The Battle of Olustee
A hundred and fifty one years ago, Yankees walked “forty miles over the most barren land of the South, frightening salamanders and the gophers, only to get a terrible thrashing…”
In February 1864, the commander of the Unions’ Department of the South, Major General Quincy Gillmore, ordered an expedition into Florida. The expeditions’ goals were to secure Union enclaves, disrupt Confederate supply routes, and recruit negro soldiers. In charge of the expedition was Brigadier General Truman Seymour.
Seymour landed his troops at Jacksonville which had already been seized by the federals in March of 1862. From Jacksonville, Seymour made several raids in the immediate area briefly disrupting Confederate efforts there, as well as liberating some slaves. Seymour was under orders however from Gillmore not to venture too far into North Central Florida.

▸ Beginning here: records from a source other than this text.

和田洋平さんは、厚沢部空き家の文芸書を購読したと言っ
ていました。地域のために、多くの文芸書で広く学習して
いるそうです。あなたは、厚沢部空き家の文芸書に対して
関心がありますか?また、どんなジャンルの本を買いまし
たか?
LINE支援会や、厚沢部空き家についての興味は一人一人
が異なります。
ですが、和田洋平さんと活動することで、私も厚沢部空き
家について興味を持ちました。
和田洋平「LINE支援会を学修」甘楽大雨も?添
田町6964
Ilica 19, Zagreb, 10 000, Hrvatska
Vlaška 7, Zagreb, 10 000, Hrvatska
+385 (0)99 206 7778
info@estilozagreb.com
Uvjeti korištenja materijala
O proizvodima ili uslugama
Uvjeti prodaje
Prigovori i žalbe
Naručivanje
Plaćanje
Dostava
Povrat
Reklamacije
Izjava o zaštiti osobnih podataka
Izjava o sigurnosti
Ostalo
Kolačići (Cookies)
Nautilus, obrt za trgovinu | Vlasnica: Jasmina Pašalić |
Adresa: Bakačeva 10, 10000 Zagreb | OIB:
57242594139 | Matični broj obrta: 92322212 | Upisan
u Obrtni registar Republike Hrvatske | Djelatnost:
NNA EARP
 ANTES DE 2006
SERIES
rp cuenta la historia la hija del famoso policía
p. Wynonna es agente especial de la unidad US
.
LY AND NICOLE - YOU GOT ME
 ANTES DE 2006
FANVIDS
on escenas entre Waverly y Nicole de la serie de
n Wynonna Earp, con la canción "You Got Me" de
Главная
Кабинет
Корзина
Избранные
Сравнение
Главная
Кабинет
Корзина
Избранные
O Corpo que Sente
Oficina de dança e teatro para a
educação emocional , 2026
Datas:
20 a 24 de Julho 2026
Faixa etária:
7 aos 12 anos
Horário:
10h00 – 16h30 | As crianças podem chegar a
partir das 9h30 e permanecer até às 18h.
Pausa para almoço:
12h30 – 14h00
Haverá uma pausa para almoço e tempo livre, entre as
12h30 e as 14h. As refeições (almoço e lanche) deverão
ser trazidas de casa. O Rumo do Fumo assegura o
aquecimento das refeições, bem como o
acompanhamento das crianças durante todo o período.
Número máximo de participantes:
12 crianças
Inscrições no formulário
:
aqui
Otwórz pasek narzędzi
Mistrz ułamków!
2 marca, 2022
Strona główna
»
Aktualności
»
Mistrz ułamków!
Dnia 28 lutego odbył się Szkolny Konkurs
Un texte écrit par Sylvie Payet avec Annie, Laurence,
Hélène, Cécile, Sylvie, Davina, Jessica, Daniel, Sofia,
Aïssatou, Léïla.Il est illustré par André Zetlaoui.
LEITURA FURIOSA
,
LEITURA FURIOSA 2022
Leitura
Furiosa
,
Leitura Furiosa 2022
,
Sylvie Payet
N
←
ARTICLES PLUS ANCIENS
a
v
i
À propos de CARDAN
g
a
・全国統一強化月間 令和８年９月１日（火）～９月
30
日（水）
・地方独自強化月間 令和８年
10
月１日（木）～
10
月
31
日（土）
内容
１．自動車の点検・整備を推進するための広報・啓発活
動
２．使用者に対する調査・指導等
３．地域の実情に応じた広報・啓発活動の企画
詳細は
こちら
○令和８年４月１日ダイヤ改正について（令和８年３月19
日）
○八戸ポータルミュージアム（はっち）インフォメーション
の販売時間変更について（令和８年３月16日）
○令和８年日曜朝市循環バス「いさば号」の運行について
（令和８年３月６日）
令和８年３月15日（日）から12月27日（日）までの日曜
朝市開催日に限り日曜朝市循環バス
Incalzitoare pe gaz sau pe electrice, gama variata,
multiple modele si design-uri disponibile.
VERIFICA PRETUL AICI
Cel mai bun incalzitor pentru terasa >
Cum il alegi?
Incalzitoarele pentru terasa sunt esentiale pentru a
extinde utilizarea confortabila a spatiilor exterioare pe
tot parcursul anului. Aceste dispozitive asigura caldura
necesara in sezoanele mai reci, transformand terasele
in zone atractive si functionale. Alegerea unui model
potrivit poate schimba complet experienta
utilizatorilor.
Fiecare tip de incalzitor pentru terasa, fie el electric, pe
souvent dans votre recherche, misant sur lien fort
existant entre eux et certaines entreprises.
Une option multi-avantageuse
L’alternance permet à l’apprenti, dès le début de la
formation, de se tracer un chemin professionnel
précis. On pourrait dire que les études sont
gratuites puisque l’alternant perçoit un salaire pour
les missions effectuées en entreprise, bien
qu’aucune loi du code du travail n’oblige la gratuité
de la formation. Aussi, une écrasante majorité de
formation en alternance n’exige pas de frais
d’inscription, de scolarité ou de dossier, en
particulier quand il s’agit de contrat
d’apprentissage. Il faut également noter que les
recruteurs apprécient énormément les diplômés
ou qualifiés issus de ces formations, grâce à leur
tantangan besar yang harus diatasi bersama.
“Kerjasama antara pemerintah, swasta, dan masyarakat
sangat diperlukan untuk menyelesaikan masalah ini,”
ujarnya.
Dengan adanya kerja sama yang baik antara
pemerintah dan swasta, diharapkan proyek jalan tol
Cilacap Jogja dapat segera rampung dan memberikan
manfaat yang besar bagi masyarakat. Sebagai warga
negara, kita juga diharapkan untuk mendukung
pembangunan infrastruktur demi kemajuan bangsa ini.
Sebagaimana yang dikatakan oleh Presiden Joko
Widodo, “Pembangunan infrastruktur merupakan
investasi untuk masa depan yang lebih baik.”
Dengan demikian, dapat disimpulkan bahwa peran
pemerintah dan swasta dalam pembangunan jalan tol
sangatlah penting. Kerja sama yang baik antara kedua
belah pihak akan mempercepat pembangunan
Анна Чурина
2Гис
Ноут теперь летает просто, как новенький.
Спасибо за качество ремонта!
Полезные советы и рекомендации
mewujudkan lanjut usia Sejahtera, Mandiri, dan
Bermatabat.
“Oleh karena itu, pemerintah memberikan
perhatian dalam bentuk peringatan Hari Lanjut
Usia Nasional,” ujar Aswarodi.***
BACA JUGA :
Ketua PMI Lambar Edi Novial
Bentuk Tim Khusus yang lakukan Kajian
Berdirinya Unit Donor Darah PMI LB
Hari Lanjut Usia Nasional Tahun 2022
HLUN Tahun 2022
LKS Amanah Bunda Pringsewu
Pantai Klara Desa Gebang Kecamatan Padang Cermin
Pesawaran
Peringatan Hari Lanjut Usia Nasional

General P.G.T. Beauregard, the commanding Confederate general at Charleston South Carolina had been concerned over Seymour’s earlier preparations at Hilton Head. Beauregard correctly guessing the federals next move would be into Florida, sent reinforcements there under the supervision of the Georgian Alfred H. Colquitt to bolster Florida’s defences and stop Seymour. Just as Colquitt’s troops began arriving, Seymour without Gillmore’s knowledge began his invasion of North Florida- hoping to possibly capture Tallahassee.
The 5,500 federals roughly followed the path of the Florida, Atlantic and Gulf Central Railroad aiming for Lake City. At around 2:30 in the afternoon on the 20th of February 1864, the federals bumped into Confederate General Finnegan’s forces. The Confederates numbering 5,000 had entrenched themselves near the Olustee Station and Ocean Pond. Seymour thinking that he was only encountering Confederate militia committed his men in piecemeal.
The battle raged throughout the afternoon but when Finnegan committed the last of his troops, the federals broke and began their long retreat back to Jacksonville. Union casualties in total numbered 1861, or around 34 percent of the Yankees engaged. The ratio of Yankee casualties to the number of troops involved made the Battle of Olustee the second bloodiest battle for the north of the entire war.
Many of the wounded Yankee and negro soldiers got the black flag treatment while lying on the battlefield. Let this day be a reminder to those who dare invade the mother soil of Florida in the future. Let this also be an example of how Christian warriors should behave when our firesides and the hearth of our very home is threatened.